WHAT IS BEING ASKED –
With the line that contains "aufrechtzuerhalten." as the final line, return every line from the start of the data below exactly.

Dataset records:
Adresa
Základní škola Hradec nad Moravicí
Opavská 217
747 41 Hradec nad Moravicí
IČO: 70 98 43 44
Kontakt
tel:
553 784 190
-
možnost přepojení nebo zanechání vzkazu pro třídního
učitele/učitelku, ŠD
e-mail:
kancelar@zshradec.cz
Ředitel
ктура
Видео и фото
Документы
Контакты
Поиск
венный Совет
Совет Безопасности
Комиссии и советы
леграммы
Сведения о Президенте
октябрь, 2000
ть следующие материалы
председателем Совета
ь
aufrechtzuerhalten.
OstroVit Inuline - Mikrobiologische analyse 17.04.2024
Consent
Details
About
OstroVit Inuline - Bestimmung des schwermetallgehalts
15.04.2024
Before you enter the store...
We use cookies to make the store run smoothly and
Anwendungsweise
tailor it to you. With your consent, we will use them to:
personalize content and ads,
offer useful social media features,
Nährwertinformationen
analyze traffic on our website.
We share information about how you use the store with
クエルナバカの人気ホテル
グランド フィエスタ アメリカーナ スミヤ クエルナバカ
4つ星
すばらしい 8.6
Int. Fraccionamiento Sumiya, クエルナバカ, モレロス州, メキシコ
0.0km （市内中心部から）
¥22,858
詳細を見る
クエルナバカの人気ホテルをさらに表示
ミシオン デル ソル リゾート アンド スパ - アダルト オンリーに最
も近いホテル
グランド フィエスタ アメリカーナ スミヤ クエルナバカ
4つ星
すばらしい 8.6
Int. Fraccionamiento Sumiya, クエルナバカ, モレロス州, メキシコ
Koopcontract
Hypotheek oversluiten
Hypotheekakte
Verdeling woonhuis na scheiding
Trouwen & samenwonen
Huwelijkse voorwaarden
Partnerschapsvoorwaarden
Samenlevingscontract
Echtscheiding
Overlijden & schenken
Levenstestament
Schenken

RESULT OF THE TASK –
Adresa
Základní škola Hradec nad Moravicí
Opavská 217
747 41 Hradec nad Moravicí
IČO: 70 98 43 44
Kontakt
tel:
553 784 190
-
možnost přepojení nebo zanechání vzkazu pro třídního
učitele/učitelku, ŠD
e-mail:
kancelar@zshradec.cz
Ředitel
ктура
Видео и фото
Документы
Контакты
Поиск
венный Совет
Совет Безопасности
Комиссии и советы
леграммы
Сведения о Президенте
октябрь, 2000
ть следующие материалы
председателем Совета
ь
aufrechtzuerhalten.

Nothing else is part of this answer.